- What you are asked to do
For the data that follows, give the number of lines in which "each" appears. Add nothing to it.

- Available records
Segment Open

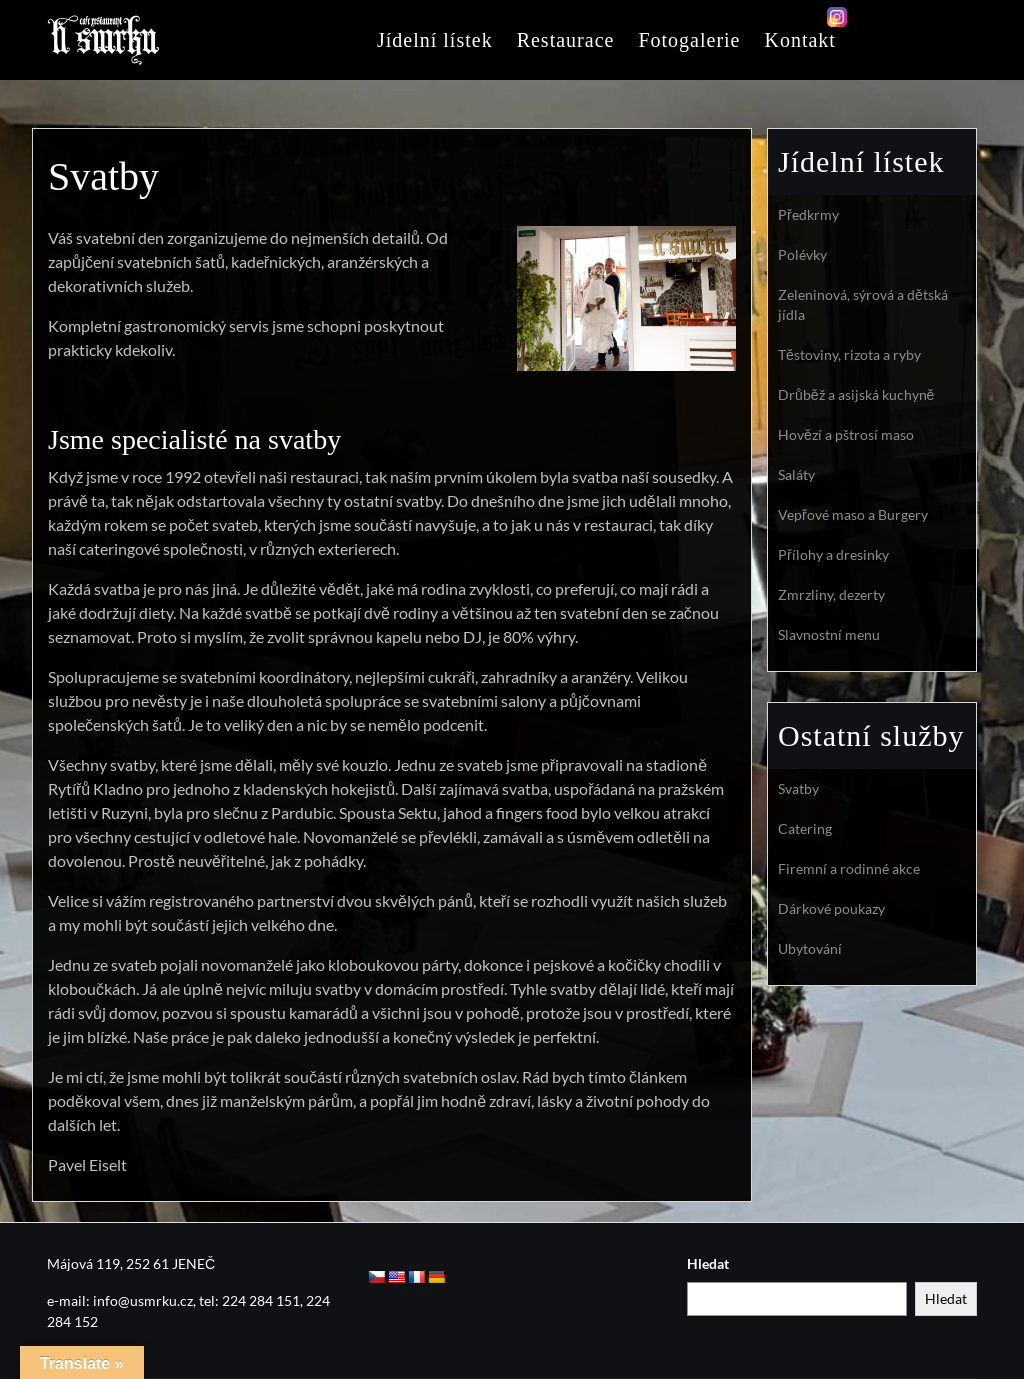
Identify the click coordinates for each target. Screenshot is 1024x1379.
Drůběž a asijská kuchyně (856, 394)
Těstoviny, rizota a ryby (849, 354)
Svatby (798, 788)
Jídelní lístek (435, 40)
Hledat (708, 1263)
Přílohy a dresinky (833, 554)
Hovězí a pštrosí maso (846, 434)
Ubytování (810, 948)
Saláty (796, 474)
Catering (805, 828)
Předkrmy (808, 214)
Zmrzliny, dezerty (831, 594)
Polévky (802, 254)
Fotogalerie (689, 40)
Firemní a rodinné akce (849, 868)
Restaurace (566, 40)
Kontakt (799, 40)
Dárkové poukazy (831, 908)
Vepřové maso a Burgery (853, 514)
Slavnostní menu (829, 634)
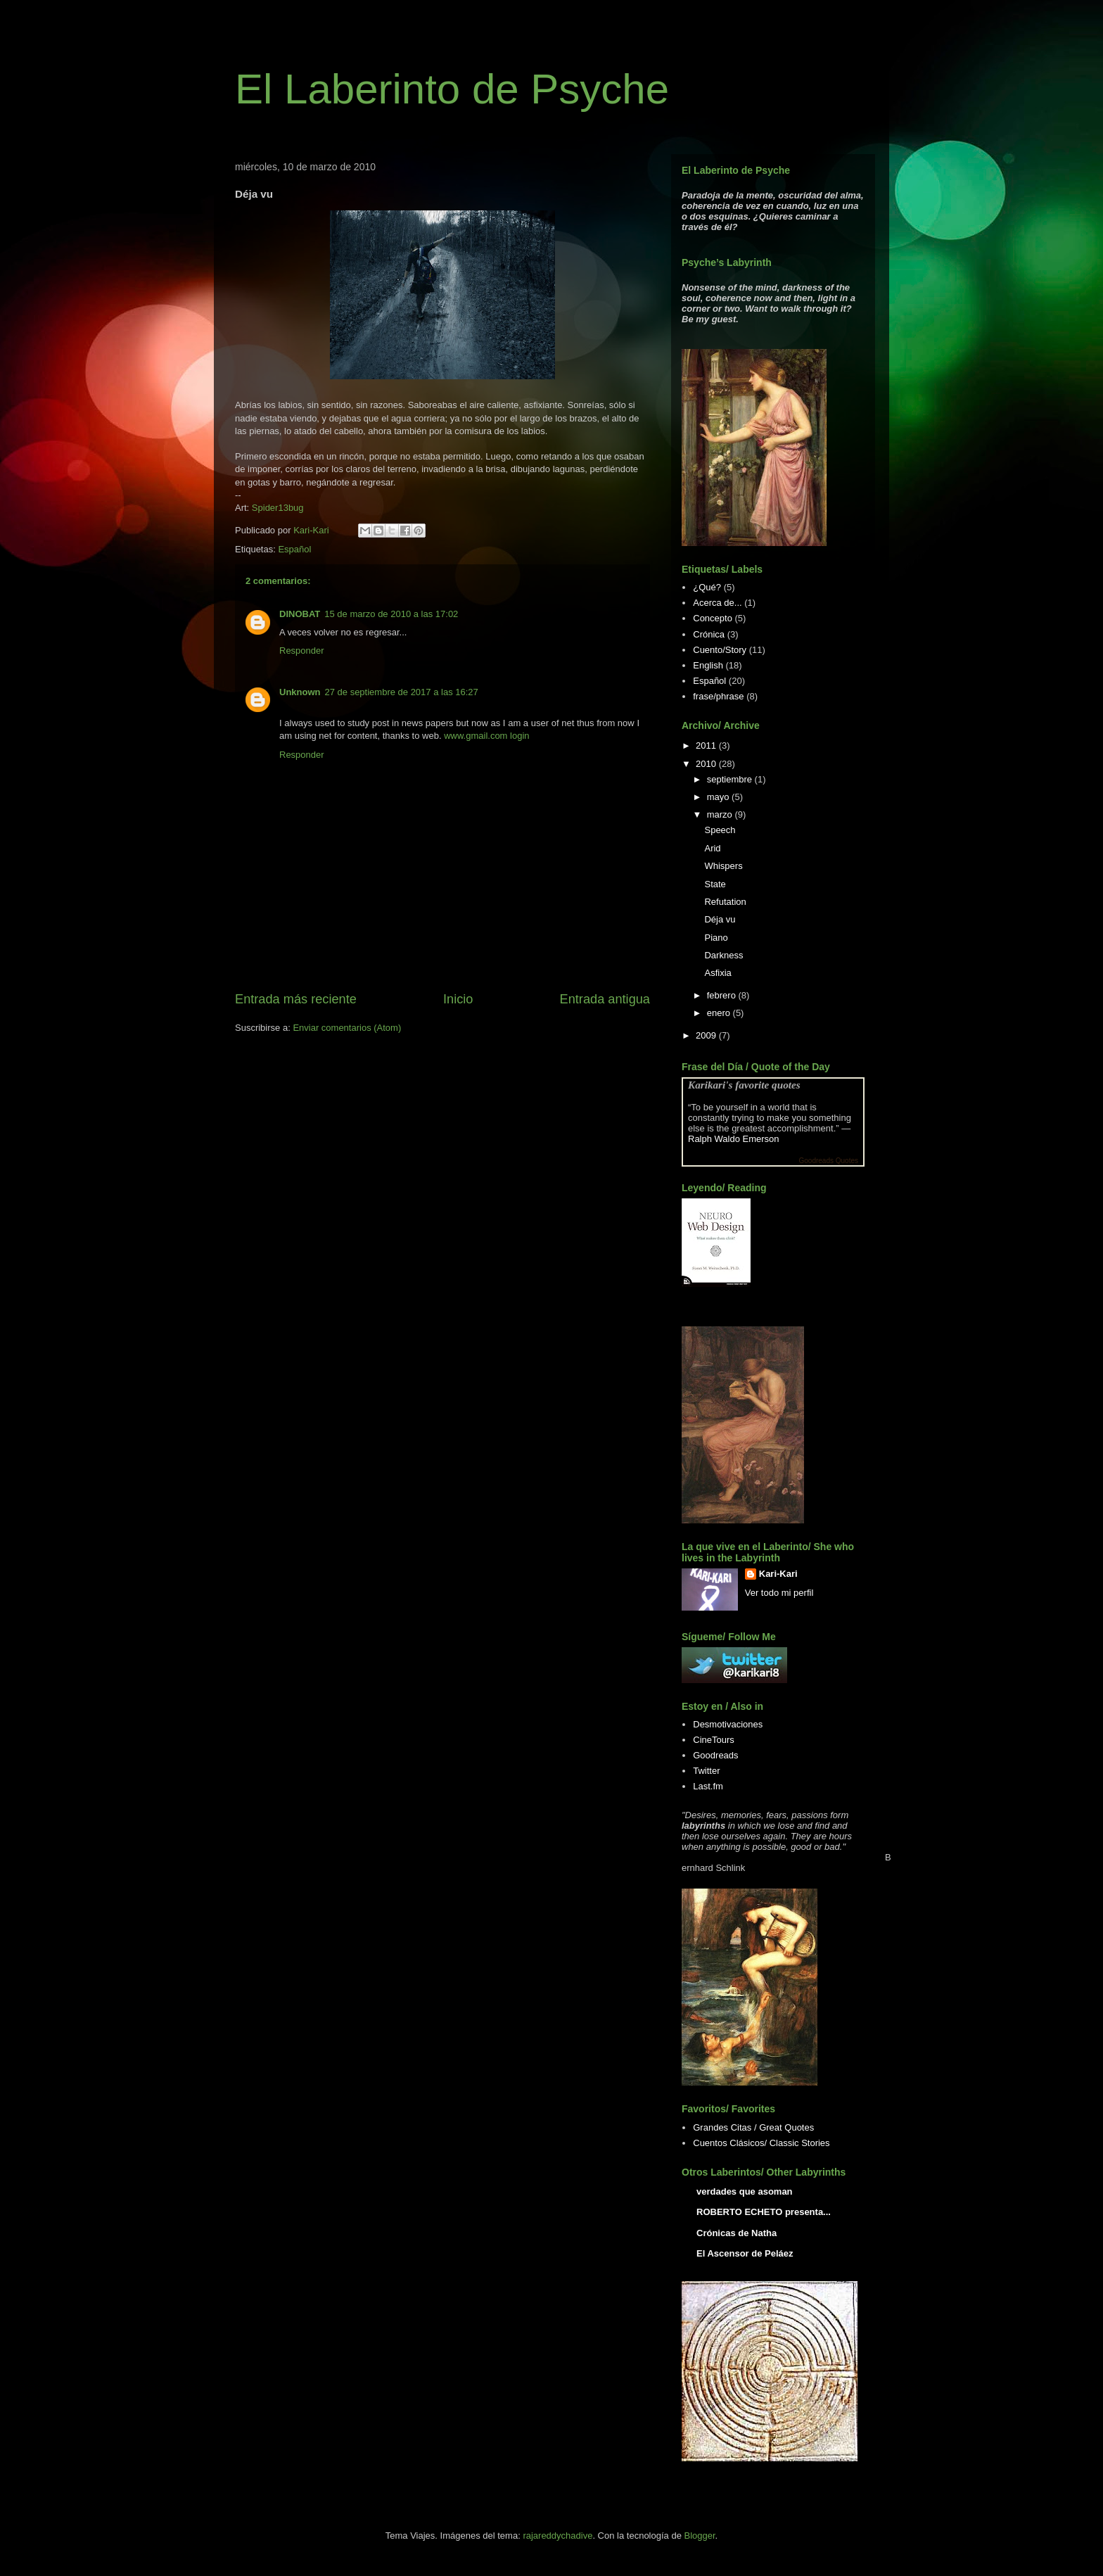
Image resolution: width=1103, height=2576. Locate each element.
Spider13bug (278, 507)
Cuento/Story (719, 650)
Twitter (706, 1770)
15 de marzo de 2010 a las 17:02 (391, 614)
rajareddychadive (557, 2535)
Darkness (723, 955)
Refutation (725, 901)
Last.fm (708, 1786)
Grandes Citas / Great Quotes (753, 2127)
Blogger (699, 2535)
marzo (721, 814)
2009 (707, 1035)
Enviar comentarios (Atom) (347, 1027)
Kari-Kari (778, 1573)
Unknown (300, 692)
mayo (719, 797)
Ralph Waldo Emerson (733, 1139)
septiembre (731, 779)
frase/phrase (718, 696)
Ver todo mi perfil (779, 1592)
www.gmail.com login (486, 735)
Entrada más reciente (296, 999)
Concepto (712, 618)
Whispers (723, 866)
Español (294, 549)
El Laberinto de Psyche (452, 89)
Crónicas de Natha (736, 2233)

Segment Closed

- Response to the task
2